At healthcare facilities from rural Georgia to major centers in New York, scans are being used both for additional diagnostic data and in lieu of adequate virus testing capability.

But CT usage, which can show a hazy lung infiltrate indicative of COVID-19, is, itself, not hazard-free. Beyond the risks from radiation exposure, heavily used machines can themselves become infected and spread the virus.

Faced with this difficult choice, some have cautioned against overuse, including the American College of Radiology

In March, the ACR advised that scans should not be the “first-line test to diagnose COVID-19.”

More recently, it added, that, “a normal chest CT does not mean a person does not have COVID-19 infection and an abnormal CT is not specific for COVID-19 diagnosis,” stressing to Bloomberg that, “clearly, locally constrained resources may be a factor in such decision-making.”

And on April 8, a consensus statement from the Fleischner Society on imaging for COVID-19 patients was published jointly in the journals Radiology and Chest.

The report advised that chest imaging is indicated in patients with COVID-19 who have worsening respiratory status and also for patients with moderate to severe features of COVID-19 regardless of COVID-19 test results — or in pre-test situations, according to an RSNA release.

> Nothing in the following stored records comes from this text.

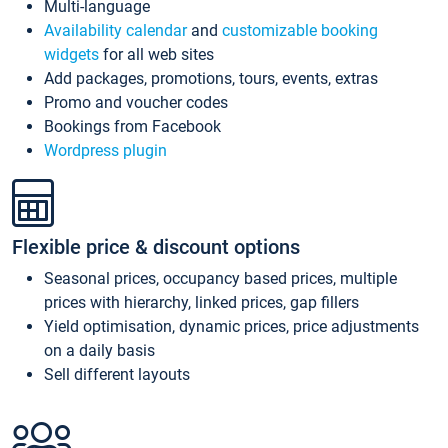
Multi-language
Availability calendar
and
customizable booking
widgets
for all web sites
Add packages, promotions, tours, events, extras
Promo and voucher codes
Bookings from Facebook
Wordpress plugin
Flexible price & discount options
Seasonal prices, occupancy based prices, multiple
prices with hierarchy, linked prices, gap fillers
Yield optimisation, dynamic prices, price adjustments
on a daily basis
Sell different layouts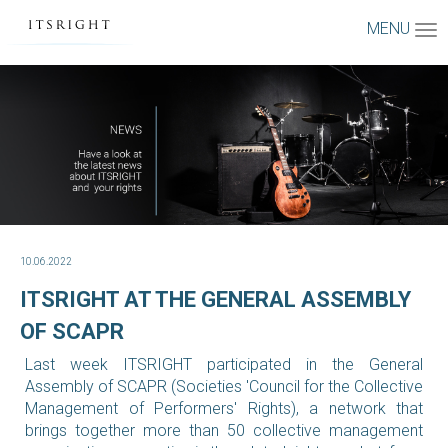
MENU
10.06.2022
ITSRIGHT AT THE GENERAL ASSEMBLY
OF SCAPR
Last week ITSRIGHT participated in the General
Assembly of SCAPR (Societies 'Council for the Collective
Management of Performers' Rights), a network that
brings together more than 50 collective management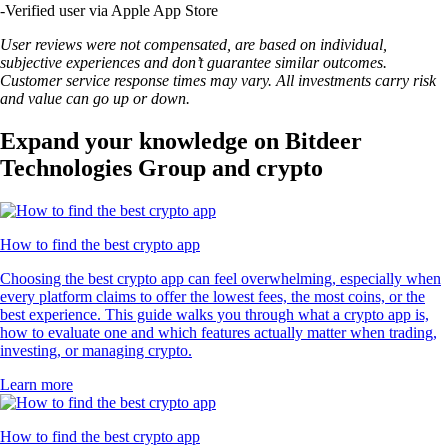
-
Verified user via Apple App Store
User reviews were not compensated, are based on individual,
subjective experiences and don’t guarantee similar outcomes.
Customer service response times may vary. All investments carry risk
and value can go up or down.
Expand your knowledge on Bitdeer
Technologies Group and crypto
How to find the best crypto app
Choosing the best crypto app can feel overwhelming, especially when
every platform claims to offer the lowest fees, the most coins, or the
best experience. This guide walks you through what a crypto app is,
how to evaluate one and which features actually matter when trading,
investing, or managing crypto.
Learn more
How to find the best crypto app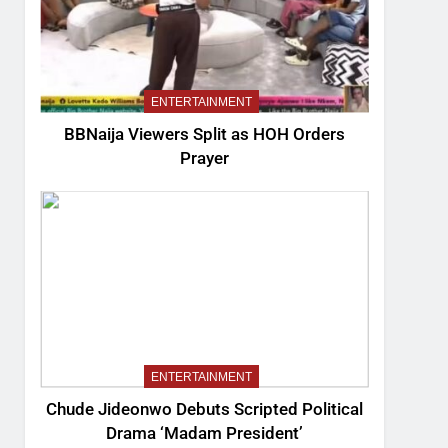
ENTERTAINMENT
BBNaija Viewers Split as HOH Orders
Prayer
ENTERTAINMENT
Chude Jideonwo Debuts Scripted Political
Drama ‘Madam President’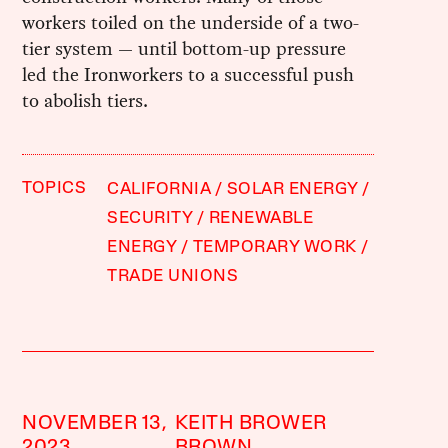
workers toiled on the underside of a two-
tier system — until bottom-up pressure
led the Ironworkers to a successful push
to abolish tiers.
TOPICS
CALIFORNIA
SOLAR ENERGY
SECURITY
RENEWABLE
ENERGY
TEMPORARY WORK
TRADE UNIONS
NOVEMBER 13,
KEITH BROWER
2023
BROWN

At issue is that the scans will typically show a less-than-specific lung reaction.

“The lung only has so many ways it reacts to injury,” Dr. Ella Kazerooni, chair of the American College of Radiology’s thoracic imaging panel, told Bloomberg.

Basically, she advised that if clinical presentations suggest COVID-19, scans won't add much. But “if you think clinically they’ve got something else, then there’s a reason to do chest X-ray or CT.”